(Bloomberg) — New York-traded electric-vehicle maker Xpeng Inc. has received the green light from the Hong Kong stock exchange to list in the city, according to people with knowledge of the matter, the latest homecoming share sale by a Chinese company.
Xpeng could raise as much as $2 billion in Hong Kong as soon as this year, the people said, asking not to be identified as the information isn’t public. Details could still change as deliberations are ongoing, the people added. A spokeswoman for the Chinese carmaker declined to comment.
A listing by Xpeng would end a brief hiatus in such share sales by U.S.-listed Chinese firms with online travel firm Trip.com Ltd. the last, raising about $1.25 billion in Hong Kong in April. Many U.S.-traded Chinese companies have flocked to the Asian financial hub since it eased rules in 2018 to allow the likes of Alibaba Group Holding Ltd. and gaming giant NetEase Inc. to list.
A listing in Hong Kong gives stateside-traded Chinese firms a foothold that acts as a hedge against the risk of being kicked off U.S. exchanges, while allowing them to broaden their investor base closer to home. Under a bill passed in the U.S., Chinese public companies could be kicked off U.S. stock bourses if American regulators aren’t allowed to review their audits.
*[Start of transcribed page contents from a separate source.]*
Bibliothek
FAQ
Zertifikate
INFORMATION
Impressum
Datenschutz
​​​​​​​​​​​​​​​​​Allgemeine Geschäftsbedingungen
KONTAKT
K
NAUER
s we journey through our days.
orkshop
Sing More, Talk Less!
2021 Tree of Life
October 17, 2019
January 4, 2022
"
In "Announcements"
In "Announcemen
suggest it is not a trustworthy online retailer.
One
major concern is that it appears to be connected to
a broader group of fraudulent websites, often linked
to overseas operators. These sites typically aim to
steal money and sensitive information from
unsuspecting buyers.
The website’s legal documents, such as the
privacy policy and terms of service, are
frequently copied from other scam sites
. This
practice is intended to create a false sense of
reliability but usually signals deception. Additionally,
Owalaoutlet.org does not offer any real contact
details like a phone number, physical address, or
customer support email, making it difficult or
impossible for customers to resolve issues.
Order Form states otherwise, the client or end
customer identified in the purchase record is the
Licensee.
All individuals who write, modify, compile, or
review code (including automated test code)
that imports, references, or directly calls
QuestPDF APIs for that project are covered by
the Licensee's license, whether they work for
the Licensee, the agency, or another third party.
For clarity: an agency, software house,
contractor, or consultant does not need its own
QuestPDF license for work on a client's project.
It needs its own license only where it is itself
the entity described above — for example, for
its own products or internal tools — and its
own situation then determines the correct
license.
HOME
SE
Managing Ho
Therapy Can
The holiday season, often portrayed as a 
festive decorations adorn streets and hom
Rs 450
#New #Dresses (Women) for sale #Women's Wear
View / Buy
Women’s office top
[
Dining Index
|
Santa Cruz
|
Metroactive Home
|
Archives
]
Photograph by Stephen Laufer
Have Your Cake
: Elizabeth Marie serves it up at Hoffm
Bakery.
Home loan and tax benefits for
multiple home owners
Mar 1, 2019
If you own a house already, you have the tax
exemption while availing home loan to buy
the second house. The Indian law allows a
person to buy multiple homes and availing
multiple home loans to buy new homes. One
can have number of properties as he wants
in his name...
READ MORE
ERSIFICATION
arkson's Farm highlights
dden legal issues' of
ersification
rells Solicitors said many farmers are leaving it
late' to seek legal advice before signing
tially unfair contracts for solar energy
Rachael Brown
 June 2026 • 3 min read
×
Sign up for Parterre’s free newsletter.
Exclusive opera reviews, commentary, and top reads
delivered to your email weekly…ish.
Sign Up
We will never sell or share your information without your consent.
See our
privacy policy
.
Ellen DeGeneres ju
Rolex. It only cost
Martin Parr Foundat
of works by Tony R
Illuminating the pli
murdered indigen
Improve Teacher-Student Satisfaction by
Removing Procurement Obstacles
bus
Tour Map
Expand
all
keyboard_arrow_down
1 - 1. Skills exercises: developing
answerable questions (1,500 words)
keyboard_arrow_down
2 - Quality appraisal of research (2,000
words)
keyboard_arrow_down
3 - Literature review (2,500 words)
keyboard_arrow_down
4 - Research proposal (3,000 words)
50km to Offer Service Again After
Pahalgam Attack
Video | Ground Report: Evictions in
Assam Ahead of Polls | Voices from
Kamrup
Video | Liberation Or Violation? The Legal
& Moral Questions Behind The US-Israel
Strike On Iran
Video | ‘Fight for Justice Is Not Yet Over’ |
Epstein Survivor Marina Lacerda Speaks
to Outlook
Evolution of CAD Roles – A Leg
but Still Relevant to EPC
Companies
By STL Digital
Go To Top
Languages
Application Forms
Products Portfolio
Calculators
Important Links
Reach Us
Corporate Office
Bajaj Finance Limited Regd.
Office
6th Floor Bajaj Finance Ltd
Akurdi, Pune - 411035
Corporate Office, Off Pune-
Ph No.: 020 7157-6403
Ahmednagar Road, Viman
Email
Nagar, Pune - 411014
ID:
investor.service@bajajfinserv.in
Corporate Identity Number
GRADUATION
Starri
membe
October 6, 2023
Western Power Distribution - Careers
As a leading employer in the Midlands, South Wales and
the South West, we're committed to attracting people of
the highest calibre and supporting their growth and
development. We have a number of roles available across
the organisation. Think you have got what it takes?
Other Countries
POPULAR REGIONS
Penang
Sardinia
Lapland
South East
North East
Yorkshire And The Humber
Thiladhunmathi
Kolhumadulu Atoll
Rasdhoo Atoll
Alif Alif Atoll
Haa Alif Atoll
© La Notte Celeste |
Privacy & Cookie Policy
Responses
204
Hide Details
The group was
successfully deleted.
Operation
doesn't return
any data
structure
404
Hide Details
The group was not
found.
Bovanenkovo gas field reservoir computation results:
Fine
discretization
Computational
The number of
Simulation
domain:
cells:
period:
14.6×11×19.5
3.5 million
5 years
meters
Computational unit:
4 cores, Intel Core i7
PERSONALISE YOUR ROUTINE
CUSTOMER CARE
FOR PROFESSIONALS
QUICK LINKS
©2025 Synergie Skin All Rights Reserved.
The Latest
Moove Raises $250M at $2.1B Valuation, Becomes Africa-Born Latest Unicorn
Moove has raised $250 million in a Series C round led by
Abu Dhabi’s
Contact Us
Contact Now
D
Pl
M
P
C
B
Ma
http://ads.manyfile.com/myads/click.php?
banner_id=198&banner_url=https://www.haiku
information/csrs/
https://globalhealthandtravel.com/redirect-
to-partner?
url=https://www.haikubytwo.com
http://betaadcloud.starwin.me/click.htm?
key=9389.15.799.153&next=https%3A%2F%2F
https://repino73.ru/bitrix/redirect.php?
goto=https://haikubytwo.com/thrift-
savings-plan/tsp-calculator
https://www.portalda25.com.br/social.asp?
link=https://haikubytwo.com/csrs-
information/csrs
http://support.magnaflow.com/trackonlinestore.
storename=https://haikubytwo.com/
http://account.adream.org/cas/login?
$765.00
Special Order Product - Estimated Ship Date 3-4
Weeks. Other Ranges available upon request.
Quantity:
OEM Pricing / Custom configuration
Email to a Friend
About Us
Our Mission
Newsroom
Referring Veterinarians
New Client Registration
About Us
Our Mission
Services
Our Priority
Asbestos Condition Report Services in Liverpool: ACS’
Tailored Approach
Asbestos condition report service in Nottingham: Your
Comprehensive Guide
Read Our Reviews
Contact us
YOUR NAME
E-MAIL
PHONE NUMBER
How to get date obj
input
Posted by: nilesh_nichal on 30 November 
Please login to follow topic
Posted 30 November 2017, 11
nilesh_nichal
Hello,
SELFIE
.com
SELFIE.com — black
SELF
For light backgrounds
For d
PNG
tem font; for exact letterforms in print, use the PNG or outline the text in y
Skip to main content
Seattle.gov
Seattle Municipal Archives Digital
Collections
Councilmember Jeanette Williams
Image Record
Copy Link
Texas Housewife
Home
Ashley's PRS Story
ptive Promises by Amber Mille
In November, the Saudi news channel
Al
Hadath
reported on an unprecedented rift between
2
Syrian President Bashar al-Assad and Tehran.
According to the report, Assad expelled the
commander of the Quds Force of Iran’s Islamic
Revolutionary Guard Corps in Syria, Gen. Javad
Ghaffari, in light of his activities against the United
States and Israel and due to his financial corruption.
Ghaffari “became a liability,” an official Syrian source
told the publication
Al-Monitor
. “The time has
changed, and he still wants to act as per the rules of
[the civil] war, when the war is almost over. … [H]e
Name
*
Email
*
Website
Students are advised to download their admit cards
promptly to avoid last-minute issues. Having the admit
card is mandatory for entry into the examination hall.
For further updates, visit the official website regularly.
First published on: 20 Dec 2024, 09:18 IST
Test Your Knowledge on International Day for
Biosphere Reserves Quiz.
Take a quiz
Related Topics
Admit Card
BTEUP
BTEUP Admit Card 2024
Unlike the other homecoming listings, however, Xpeng’s isn’t a secondary listing — which would have exempted it from some of the Asian hub’s listing rules — but a dual primary one. That is because Xpeng, which only went public in New York last year, doesn’t have the two-year listing track record required for it to merit a secondary listing in Hong Kong. It’s set to be the biggest dual primary listing in Hong Kong since biotech drugmaker BeiGene Ltd. raised $903 million in the city almost three years ago.
Xpeng’s U.S. presence has already helped the EV maker raise funds. After raising $1.72 billion in its August IPO in New York it fetched another $2.5 billion from investors by placing stock in December.
That said, Xpeng will be coming to a market less enamored of EV makers. After a blistering rally in 2020, electric car-makers have seen their shares decline this year amid increasing competition from legacy automakers, the global semiconductor shortage and an increasing wariness by investors about holding onto riskier assets.
Xpeng’s stock surged 381% from its IPO price to a high of $72.17 in November, but has since fallen about 44%, giving the Guangzhou-based company a market capitalization of around $32 billion.
The carmaker also faces intense competition at home. Rival Chinese EV companies Nio Inc. and Li Auto Inc. — both traded in the U.S. — are also planning listings in Hong Kong, Bloomberg News has reported. The trio compete in an increasingly crowded market in China — the world’s largest for electric-vehicles — as tech giants, traditional automakers and startups muscle into the sector.
Xpeng has yet to turn a profit and has pledged to break even by late 2023 or 2024. Its revenues have been increasing, however, rising to 2.95 billion yuan in the first quarter and its deliveries grew 483% in May compared to the previous year.